§ 7-1.2-702. Notice to shareholders.
(a) Any notice to shareholders given by the corporation under any provision of this chapter, the articles of incorporation or the bylaws is effective if given in writing, or by facsimile or a form of electronic transmission consented to by the shareholder to whom the notice is given. Any consent to alternative notice is revocable by the shareholder by written notice to the corporation.
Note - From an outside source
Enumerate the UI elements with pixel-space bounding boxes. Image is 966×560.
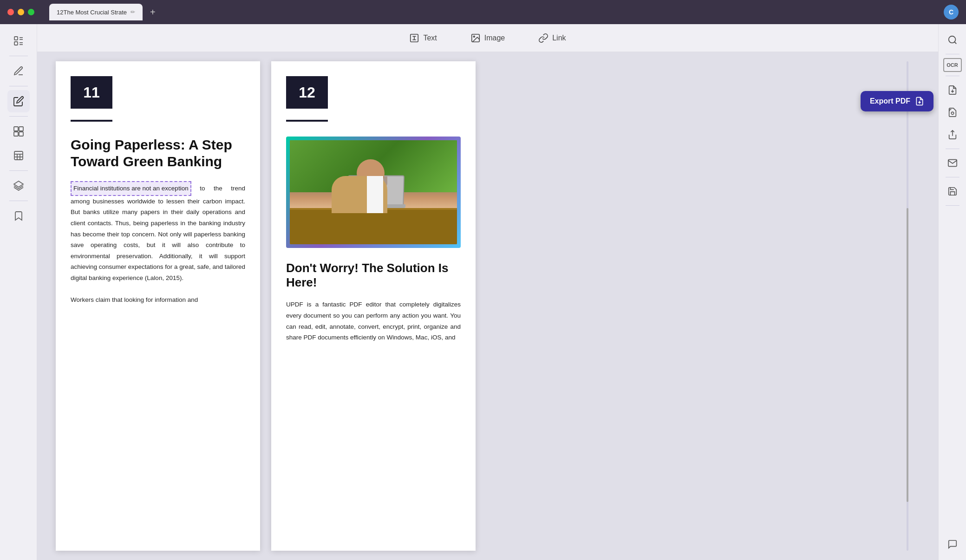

Any consent to alternative notice is deemed revoked if:
(1) The corporation is unable to deliver by facsimile or electronic transmission two (2) consecutive notices given by the corporation in accordance with such consent; and
(2) Such inability becomes known to the secretary or an assistant secretary of the corporation or to the transfer agent, or other person responsible for the giving of notice; provided, however, the inadvertent failure to treat such inability as a revocation does not invalidate the action.
(b) If mailed, the notice is deemed to be delivered when deposited in the United States mail addressed to the shareholder at his or her address as it appears on the stock transfer books of the corporation, with prepaid postage on the mail.
(c) In the case of any corporation which has fifty (50) or more shareholders of record, if two (2) successive notices, reports or other communications addressed to a shareholder of the corporation at the address of the shareholder appearing on the books of the corporation have been returned to the corporation by the United States postal service marked to indicate that the United States postal service is unable to deliver the notices, reports or other communications to the shareholder at the address, all future notices, reports or other communications are deemed to have been given without further mailing if they are available for the shareholder upon written demand of the shareholder at the principal executive office of the corporation for a period of one year from the date of the giving of the notice, report, or other communication to other shareholders.
(d) A shareholder may waive any notice required by this section, the articles of incorporation, or bylaws before or after the date and time stated in the notice. The waiver must be in writing, be signed by the shareholder entitled to the notice, and be delivered to the corporation for inclusion in the minutes or filing with the corporate records.
(P.L. 2004, ch. 216, § 2; P.L. 2004, ch. 274, § 2; P.L. 2005, ch. 120, § 1; P.L. 2005, ch. 130, § 1.)